Exercise directions —
Using the data below, copy out all lines with the word "parafeert".

Supplied records —
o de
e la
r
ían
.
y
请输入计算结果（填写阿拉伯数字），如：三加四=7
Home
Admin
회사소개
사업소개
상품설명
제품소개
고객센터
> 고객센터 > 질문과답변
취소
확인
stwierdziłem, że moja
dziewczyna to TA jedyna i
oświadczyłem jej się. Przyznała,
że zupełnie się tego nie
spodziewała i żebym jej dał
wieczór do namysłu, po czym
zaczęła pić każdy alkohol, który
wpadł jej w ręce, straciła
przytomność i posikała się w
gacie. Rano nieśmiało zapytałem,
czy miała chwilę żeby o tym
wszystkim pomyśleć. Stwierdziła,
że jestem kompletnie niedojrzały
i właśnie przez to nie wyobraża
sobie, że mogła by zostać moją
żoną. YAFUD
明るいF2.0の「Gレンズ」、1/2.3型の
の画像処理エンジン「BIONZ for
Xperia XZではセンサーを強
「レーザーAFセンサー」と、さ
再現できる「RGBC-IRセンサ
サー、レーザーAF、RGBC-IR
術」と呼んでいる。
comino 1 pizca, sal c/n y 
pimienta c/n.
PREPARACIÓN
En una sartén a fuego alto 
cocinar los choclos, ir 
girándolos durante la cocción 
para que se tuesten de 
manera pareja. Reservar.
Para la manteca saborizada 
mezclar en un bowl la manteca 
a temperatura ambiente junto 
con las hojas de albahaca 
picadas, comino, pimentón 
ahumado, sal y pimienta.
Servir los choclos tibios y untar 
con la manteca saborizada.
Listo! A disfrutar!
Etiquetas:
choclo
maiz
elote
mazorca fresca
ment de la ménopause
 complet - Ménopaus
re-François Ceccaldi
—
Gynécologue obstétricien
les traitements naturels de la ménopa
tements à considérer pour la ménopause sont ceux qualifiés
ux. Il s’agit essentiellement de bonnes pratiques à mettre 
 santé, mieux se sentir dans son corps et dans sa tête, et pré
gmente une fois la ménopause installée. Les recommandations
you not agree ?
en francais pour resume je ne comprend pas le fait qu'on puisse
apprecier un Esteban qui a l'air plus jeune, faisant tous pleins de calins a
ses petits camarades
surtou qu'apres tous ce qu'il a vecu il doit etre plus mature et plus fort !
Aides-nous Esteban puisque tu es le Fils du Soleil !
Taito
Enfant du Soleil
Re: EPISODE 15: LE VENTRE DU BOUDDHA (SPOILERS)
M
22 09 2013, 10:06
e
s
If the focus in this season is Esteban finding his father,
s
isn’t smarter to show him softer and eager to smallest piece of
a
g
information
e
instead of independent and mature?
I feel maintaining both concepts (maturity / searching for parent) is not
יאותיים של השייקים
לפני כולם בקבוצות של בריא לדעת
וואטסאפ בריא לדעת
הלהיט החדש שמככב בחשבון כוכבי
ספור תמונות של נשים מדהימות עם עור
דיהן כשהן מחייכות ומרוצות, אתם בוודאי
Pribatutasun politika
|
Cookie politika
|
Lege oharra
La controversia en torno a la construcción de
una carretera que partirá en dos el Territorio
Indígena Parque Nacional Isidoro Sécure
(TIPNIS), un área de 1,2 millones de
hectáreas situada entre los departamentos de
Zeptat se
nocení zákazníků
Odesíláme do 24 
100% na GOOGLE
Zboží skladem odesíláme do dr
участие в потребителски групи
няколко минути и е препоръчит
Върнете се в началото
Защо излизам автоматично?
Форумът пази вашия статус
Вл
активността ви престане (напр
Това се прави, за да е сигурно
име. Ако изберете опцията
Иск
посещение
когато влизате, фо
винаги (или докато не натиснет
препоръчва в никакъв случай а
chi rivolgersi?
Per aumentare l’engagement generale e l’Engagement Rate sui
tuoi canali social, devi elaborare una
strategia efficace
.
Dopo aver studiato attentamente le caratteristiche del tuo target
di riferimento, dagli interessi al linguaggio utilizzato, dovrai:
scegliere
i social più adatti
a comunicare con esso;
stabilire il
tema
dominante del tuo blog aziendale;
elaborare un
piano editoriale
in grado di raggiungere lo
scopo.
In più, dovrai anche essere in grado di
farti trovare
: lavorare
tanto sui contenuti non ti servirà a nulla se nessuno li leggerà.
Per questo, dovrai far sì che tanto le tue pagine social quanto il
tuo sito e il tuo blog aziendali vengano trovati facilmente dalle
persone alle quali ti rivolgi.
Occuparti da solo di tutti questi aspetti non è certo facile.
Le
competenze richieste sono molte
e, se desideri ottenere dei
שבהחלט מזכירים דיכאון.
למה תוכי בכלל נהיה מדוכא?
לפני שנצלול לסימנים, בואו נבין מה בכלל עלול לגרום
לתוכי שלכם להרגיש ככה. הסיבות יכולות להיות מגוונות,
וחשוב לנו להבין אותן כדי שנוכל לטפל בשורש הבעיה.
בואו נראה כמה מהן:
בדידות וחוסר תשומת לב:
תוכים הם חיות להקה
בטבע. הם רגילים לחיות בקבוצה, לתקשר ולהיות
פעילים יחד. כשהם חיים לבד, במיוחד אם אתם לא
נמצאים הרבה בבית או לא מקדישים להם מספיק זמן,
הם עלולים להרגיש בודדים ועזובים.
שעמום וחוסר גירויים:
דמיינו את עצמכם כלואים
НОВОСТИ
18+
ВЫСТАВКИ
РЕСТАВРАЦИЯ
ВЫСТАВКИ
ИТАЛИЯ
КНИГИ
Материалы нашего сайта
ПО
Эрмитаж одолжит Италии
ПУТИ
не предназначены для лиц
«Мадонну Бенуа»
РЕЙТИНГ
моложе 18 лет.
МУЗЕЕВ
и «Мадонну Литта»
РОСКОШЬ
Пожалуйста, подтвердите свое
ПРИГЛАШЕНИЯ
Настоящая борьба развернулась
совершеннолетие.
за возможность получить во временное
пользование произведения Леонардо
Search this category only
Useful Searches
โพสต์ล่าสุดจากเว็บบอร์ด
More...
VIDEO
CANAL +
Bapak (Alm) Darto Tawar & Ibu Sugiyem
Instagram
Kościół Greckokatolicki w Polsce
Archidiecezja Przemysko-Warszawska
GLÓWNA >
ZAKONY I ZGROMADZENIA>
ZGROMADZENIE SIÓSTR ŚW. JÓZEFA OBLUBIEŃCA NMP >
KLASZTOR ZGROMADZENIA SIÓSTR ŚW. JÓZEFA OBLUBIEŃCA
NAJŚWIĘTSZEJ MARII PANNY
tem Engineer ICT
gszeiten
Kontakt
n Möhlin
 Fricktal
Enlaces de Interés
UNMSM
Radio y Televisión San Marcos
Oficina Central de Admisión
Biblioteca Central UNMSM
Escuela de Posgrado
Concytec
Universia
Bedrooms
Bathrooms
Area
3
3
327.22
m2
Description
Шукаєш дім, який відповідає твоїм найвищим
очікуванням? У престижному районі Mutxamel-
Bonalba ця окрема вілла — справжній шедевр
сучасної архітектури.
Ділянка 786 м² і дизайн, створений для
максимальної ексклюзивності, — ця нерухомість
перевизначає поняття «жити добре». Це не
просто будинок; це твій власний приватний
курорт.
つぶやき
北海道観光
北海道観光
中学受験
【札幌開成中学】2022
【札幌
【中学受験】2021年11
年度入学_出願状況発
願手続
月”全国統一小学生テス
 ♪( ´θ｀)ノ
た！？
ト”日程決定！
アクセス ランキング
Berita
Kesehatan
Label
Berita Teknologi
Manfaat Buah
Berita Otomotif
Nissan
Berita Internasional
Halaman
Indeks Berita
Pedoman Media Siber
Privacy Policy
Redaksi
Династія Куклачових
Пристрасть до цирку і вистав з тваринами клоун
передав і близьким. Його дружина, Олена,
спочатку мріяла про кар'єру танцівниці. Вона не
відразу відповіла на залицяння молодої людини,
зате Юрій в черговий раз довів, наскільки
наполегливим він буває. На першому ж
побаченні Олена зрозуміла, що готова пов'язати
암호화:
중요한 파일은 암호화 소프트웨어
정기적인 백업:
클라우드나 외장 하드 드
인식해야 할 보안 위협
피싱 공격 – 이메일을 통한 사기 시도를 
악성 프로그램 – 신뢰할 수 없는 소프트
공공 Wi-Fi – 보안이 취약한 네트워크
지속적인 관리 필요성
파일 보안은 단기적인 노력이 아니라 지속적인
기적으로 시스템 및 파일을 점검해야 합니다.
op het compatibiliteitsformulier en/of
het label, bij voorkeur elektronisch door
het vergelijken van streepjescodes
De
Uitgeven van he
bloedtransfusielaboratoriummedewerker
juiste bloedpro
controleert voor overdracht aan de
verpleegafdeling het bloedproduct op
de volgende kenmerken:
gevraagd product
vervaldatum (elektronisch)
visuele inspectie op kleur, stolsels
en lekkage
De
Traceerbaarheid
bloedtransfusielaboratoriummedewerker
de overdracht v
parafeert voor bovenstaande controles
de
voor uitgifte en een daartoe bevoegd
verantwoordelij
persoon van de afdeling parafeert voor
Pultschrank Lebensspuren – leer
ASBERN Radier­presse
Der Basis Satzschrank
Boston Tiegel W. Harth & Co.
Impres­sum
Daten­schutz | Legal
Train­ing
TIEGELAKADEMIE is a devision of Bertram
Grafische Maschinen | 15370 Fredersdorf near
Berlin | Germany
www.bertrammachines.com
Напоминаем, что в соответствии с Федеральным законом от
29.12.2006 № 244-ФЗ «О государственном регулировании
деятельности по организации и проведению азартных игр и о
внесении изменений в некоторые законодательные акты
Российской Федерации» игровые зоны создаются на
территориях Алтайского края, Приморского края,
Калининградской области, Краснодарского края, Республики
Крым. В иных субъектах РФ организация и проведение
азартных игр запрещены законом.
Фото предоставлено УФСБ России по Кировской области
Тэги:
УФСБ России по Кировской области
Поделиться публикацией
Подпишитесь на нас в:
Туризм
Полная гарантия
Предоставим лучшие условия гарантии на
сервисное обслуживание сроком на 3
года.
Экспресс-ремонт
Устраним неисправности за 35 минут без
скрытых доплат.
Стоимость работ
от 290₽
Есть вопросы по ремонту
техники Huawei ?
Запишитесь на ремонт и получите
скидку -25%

Output for this task —
parafeert voor bovenstaande controles
persoon van de afdeling parafeert voor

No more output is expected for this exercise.